### YOUR TASK
With pictures omitted, output the records below exactly as they appear.
::::::::
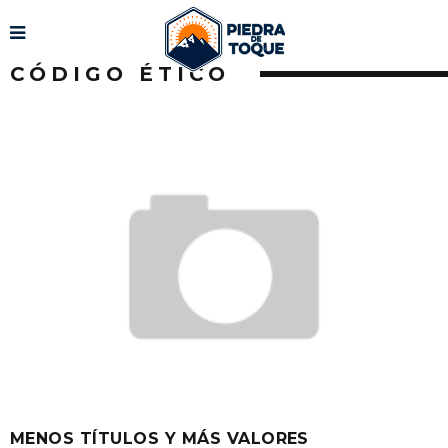
CÓDIGO ÉTICO
MENOS TÍTULOS Y MÁS VALORES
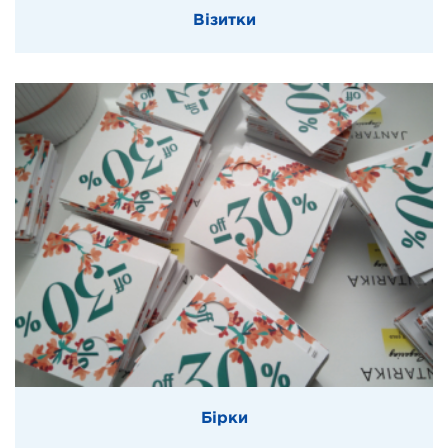
Візитки
Бірки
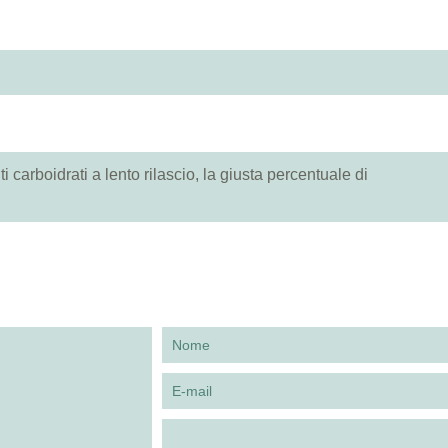
 carboidrati a lento rilascio, la giusta percentuale di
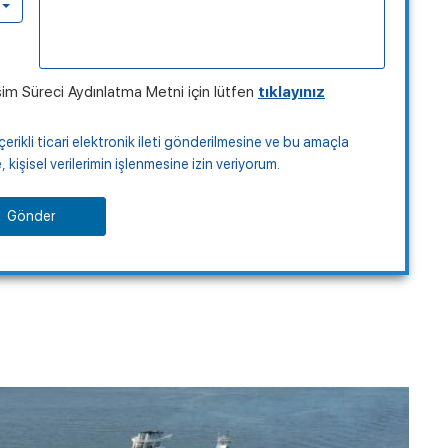
şim Süreci Aydınlatma Metni için lütfen
tıklayınız
çerikli ticari elektronik ileti gönderilmesine ve bu amaçla
kişisel verilerimin işlenmesine izin veriyorum.
Gönder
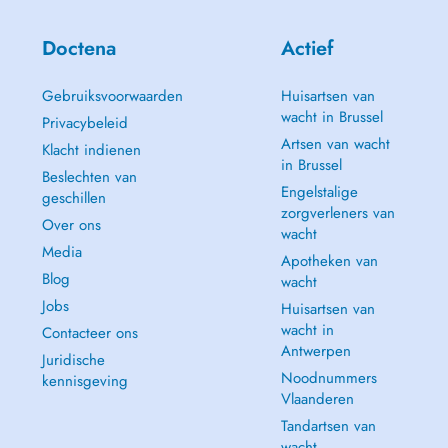
Doctena
Actief
Gebruiksvoorwaarden
Huisartsen van
wacht in Brussel
Privacybeleid
Artsen van wacht
Klacht indienen
in Brussel
Beslechten van
Engelstalige
geschillen
zorgverleners van
Over ons
wacht
Media
Apotheken van
Blog
wacht
Jobs
Huisartsen van
wacht in
Contacteer ons
Antwerpen
Juridische
Noodnummers
kennisgeving
Vlaanderen
Tandartsen van
wacht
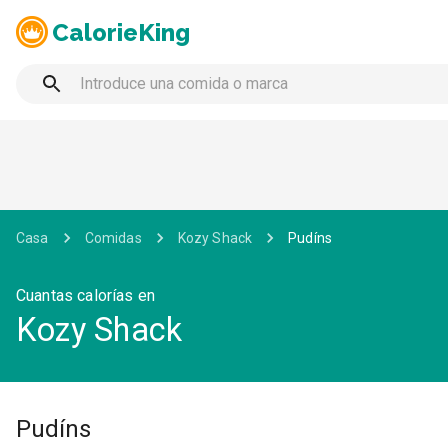
CalorieKing
Casa
Comidas
Kozy Shack
Pudíns
Cuantas calorías en
Kozy Shack
Pudíns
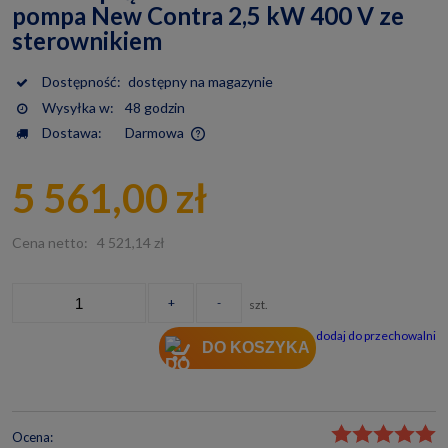
pompa New Contra 2,5 kW 400 V ze
sterownikiem
Dostępność:
dostępny na magazynie
Wysyłka w:
48 godzin
Dostawa:
Darmowa
Cena nie zawiera ewentualnych kosztów płatności
5 561,00 zł
Cena netto:
4 521,14 zł
+
-
szt.
dodaj do przechowalni
DO KOSZYKA
Ocena:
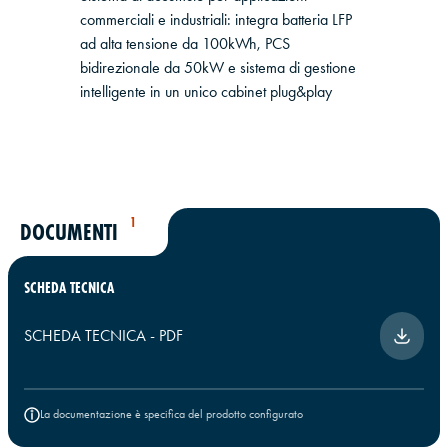
commerciali e industriali: integra batteria LFP
ad alta tensione da 100kWh, PCS
bidirezionale da 50kW e sistema di gestione
intelligente in un unico cabinet plug&play
1
DOCUMENTI
SCHEDA TECNICA
SCHEDA TECNICA
-
PDF
La documentazione è specifica del prodotto configurato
::::::::
### WORKED SOLUTION
CÓDIGO ÉTICO
MENOS TÍTULOS Y MÁS VALORES
Візитки
Бірки
 carboidrati a lento rilascio, la giusta percentuale di
şim Süreci Aydınlatma Metni için lütfen
tıklayınız
çerikli ticari elektronik ileti gönderilmesine ve bu amaçla
kişisel verilerimin işlenmesine izin veriyorum.
Gönder
Doctena
Actief
Gebruiksvoorwaarden
Huisartsen van
wacht in Brussel
Privacybeleid
Artsen van wacht
Klacht indienen
in Brussel
Beslechten van
Engelstalige
geschillen
zorgverleners van
Over ons
wacht
Media
Apotheken van
Blog
wacht
Jobs
Huisartsen van
wacht in
Contacteer ons
Antwerpen
Juridische
Noodnummers
kennisgeving
Vlaanderen
Tandartsen van
wacht
CalorieKing
Casa
Comidas
Kozy Shack
Pudíns
Cuantas calorías en
Kozy Shack
Pudíns
pompa New Contra 2,5 kW 400 V ze
sterownikiem
Dostępność:
dostępny na magazynie
Wysyłka w:
48 godzin
Dostawa:
Darmowa
Cena nie zawiera ewentualnych kosztów płatności
5 561,00 zł
Cena netto:
4 521,14 zł
+
-
szt.
dodaj do przechowalni
DO KOSZYKA
Ocena:
commerciali e industriali: integra batteria LFP
ad alta tensione da 100kWh, PCS
bidirezionale da 50kW e sistema di gestione
intelligente in un unico cabinet plug&play
1
DOCUMENTI
SCHEDA TECNICA
SCHEDA TECNICA
-
PDF
La documentazione è specifica del prodotto configurato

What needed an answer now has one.